(I am pretty sure I have mentioned this topic before, so if some personal mumbling doesn’t interest you, just scroll down and look at the pictures, and maybe the next post will be interesting – Management)
I started this space way back when because I wanted a place to vent. Then I let a few people know about it. Then others found it on their own. Now, the most random people in my life tell me, “Hey, I found your site!” I used to be ok with being vulnerable on this thing. That hasn’t happened much in the last little while.
Part of the issue is that I communicate much better in person. That’s right. I am a “talker”. I do enjoy writing, but I process ideas in coversation. It helps me to clarify.

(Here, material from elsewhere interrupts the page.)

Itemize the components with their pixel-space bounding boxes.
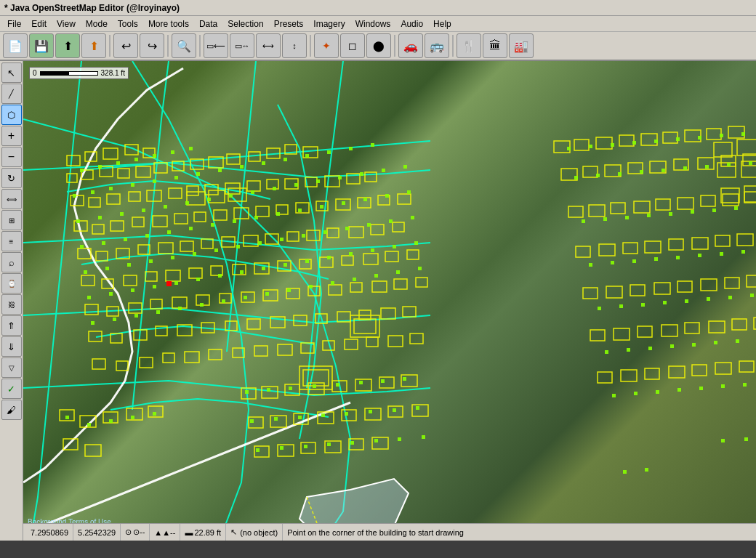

I also have witnessed many online conversations turn mean, vindictive, and self-righteous over things that can really be open to either side. Now I am not so self absorbed to think that I have enough readership or the type of readership that would lend itself to such a back-and-forth. But I fear it nonetheless.
For whatever reason I want people… you… to like me… For whatever reason I seem to fear rejection. Regardless if it would ever come to pass or not.
Sadly this has prevented me from posting much of what has been in my head lately. Luckily I have an awesome friend who pretends not to be freaked out when I share some of my new theological leanings, and confess my plans of grandeur that may or may not need immediate implimentation. I try to only make her anxious on a bi-weekly basis if I can help it.
I am going to try and share what I am thinking, living, feeling. For whatever reason, it is harder this time around. For whatever reason, I fear your response. I fear I may not have answers. Which is really quite silly. It is really not as big a deal as it is in my head. Never is.